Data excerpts
[Start of Attachment]
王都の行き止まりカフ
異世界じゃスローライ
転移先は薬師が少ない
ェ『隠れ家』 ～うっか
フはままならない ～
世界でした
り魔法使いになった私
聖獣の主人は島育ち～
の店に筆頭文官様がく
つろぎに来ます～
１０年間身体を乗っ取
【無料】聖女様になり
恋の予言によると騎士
[End of Attachment]
PROBLEM REQUIREMENTS >> Leaving nothing out, print each line above exactly.

RESULT OF THIS TASK >>
王都の行き止まりカフ
異世界じゃスローライ
転移先は薬師が少ない
ェ『隠れ家』 ～うっか
フはままならない ～
世界でした
り魔法使いになった私
聖獣の主人は島育ち～
の店に筆頭文官様がく
つろぎに来ます～
１０年間身体を乗っ取
【無料】聖女様になり
恋の予言によると騎士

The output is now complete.